[Input records — start]

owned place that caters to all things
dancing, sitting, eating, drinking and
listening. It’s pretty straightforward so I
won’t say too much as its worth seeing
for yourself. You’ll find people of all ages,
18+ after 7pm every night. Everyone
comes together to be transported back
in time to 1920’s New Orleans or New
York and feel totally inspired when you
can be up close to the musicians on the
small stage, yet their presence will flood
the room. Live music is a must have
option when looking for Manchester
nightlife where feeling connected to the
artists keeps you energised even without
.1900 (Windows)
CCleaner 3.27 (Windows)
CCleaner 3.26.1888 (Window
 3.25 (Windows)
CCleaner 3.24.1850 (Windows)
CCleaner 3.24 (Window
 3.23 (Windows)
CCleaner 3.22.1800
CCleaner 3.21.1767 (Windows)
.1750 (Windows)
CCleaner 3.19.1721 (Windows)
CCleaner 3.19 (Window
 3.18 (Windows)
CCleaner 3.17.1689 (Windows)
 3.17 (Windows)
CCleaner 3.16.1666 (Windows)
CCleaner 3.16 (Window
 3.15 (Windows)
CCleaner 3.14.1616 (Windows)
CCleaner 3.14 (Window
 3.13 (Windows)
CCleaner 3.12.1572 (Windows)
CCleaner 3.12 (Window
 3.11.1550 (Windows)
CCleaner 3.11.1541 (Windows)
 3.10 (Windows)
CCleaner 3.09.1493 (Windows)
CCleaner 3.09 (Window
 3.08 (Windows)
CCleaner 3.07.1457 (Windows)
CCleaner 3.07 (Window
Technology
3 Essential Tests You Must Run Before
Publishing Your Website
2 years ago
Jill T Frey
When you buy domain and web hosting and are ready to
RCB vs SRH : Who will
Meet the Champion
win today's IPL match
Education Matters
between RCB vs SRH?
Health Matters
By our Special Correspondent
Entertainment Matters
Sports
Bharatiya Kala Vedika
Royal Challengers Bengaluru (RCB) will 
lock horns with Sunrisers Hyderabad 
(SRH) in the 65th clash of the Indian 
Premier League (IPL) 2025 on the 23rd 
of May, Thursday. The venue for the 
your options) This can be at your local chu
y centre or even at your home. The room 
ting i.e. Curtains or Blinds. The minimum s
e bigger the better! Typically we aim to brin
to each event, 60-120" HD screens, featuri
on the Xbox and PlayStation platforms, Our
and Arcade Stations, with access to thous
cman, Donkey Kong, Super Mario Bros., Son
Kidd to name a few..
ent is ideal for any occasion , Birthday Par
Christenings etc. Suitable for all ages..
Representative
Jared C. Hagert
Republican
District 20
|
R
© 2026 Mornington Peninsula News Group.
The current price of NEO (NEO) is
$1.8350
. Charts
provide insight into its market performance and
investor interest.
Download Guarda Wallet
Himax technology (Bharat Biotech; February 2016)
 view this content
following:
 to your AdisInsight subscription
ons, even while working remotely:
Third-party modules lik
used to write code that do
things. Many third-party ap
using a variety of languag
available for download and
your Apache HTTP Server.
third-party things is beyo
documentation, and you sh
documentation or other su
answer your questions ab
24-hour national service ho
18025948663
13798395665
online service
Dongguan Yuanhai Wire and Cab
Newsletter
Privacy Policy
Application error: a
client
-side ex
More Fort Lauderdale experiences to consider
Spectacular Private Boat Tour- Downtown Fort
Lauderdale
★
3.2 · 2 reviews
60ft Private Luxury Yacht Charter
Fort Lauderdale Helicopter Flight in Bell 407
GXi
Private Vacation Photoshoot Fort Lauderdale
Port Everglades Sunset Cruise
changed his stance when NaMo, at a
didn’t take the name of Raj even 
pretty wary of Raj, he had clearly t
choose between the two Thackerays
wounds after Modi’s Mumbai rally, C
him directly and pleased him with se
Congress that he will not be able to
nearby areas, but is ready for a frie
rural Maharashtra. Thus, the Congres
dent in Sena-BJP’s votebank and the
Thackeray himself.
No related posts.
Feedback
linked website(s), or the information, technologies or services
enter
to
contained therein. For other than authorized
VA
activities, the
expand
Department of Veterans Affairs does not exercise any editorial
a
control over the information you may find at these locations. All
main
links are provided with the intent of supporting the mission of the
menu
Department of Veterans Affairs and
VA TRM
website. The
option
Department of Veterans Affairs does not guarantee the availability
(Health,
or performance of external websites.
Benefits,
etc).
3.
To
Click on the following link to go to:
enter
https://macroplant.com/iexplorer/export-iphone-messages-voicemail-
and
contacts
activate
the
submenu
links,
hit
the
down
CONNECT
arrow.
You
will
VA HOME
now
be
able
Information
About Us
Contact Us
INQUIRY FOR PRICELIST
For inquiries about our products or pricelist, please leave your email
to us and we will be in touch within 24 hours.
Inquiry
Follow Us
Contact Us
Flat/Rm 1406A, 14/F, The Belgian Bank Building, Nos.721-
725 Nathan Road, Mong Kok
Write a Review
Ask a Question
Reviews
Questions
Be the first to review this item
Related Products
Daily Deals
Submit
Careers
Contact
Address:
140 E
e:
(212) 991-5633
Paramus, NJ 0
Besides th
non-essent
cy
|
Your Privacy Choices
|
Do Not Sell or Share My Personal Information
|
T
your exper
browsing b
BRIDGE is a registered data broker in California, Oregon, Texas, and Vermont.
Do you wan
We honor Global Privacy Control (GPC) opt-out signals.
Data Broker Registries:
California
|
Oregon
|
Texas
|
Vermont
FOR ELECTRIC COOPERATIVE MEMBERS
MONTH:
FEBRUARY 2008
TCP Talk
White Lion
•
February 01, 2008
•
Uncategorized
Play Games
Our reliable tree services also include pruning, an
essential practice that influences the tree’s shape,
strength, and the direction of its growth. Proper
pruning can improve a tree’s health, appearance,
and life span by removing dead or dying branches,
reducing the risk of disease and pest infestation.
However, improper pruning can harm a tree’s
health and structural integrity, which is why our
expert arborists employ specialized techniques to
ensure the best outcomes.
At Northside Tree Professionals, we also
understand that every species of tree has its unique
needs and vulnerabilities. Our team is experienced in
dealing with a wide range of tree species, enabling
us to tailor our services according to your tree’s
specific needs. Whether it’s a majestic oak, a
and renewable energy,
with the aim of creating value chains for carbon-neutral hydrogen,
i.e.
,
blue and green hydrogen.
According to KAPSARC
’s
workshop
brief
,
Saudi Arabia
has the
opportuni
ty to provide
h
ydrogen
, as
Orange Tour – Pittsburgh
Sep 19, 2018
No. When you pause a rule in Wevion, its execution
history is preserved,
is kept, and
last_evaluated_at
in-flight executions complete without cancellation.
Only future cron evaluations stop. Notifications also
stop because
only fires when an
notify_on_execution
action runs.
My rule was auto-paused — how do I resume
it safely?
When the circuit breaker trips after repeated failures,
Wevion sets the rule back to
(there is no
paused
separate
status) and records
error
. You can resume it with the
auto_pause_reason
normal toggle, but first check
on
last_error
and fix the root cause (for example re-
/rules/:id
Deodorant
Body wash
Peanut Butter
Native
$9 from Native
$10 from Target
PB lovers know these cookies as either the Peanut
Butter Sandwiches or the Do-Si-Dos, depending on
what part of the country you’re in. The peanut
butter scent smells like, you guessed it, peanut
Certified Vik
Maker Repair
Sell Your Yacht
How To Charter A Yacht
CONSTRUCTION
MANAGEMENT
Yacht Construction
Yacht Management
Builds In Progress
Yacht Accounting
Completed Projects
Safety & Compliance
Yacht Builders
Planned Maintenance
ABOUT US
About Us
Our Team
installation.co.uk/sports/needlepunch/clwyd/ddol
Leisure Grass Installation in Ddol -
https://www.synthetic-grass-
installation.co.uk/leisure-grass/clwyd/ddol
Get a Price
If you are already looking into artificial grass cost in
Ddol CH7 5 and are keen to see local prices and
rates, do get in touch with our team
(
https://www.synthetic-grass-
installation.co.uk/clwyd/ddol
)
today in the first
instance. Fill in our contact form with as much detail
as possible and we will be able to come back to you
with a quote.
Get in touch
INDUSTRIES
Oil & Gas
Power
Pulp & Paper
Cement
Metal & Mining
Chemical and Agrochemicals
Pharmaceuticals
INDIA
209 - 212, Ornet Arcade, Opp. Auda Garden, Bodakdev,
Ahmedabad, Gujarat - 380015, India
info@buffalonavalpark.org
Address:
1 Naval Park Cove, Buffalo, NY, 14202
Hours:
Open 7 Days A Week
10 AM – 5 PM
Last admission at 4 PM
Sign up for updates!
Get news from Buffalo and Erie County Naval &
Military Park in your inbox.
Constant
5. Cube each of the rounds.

[Input records — finish]

- [What to produce]
Take the lines above from the one containing "Do Not Sell or Share My Personal Information" down to the one containing "understand that every", and transcribe them exactly, both ends included.

- [Answer to this task]
Do Not Sell or Share My Personal Information
|
T
your exper
browsing b
BRIDGE is a registered data broker in California, Oregon, Texas, and Vermont.
Do you wan
We honor Global Privacy Control (GPC) opt-out signals.
Data Broker Registries:
California
|
Oregon
|
Texas
|
Vermont
FOR ELECTRIC COOPERATIVE MEMBERS
MONTH:
FEBRUARY 2008
TCP Talk
White Lion
•
February 01, 2008
•
Uncategorized
Play Games
Our reliable tree services also include pruning, an
essential practice that influences the tree’s shape,
strength, and the direction of its growth. Proper
pruning can improve a tree’s health, appearance,
and life span by removing dead or dying branches,
reducing the risk of disease and pest infestation.
However, improper pruning can harm a tree’s
health and structural integrity, which is why our
expert arborists employ specialized techniques to
ensure the best outcomes.
At Northside Tree Professionals, we also
understand that every species of tree has its unique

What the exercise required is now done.